## YOUR ASSIGNMENT
Of all the entries below, only the lines from the one with "د و مورد توجه قرار گرفت" up to and including the one with "بهبود عکاسی پرتره" are to be duplicated exactly.

## GIVEN ENTRIES
+++

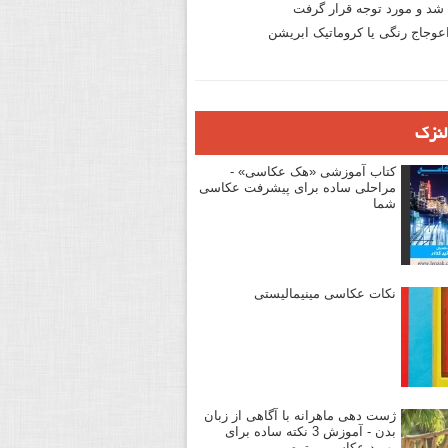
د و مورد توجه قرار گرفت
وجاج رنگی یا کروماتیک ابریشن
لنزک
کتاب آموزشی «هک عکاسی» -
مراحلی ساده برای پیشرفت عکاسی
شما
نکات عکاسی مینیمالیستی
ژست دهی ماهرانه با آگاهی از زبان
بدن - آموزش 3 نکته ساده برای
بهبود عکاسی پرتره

+++

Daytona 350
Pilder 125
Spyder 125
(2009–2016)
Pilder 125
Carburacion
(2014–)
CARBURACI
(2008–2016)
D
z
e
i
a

+++

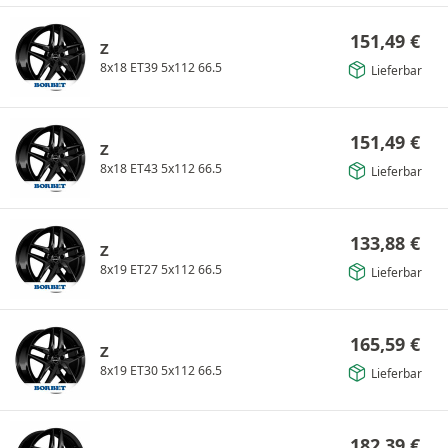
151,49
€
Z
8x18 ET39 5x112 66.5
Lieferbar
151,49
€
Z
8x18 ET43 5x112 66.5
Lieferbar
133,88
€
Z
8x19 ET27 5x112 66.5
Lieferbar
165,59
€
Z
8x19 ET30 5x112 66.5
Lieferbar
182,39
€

+++

## EXPECTED ANSWER
د و مورد توجه قرار گرفت
وجاج رنگی یا کروماتیک ابریشن
لنزک
کتاب آموزشی «هک عکاسی» -
مراحلی ساده برای پیشرفت عکاسی
شما
نکات عکاسی مینیمالیستی
ژست دهی ماهرانه با آگاهی از زبان
بدن - آموزش 3 نکته ساده برای
بهبود عکاسی پرتره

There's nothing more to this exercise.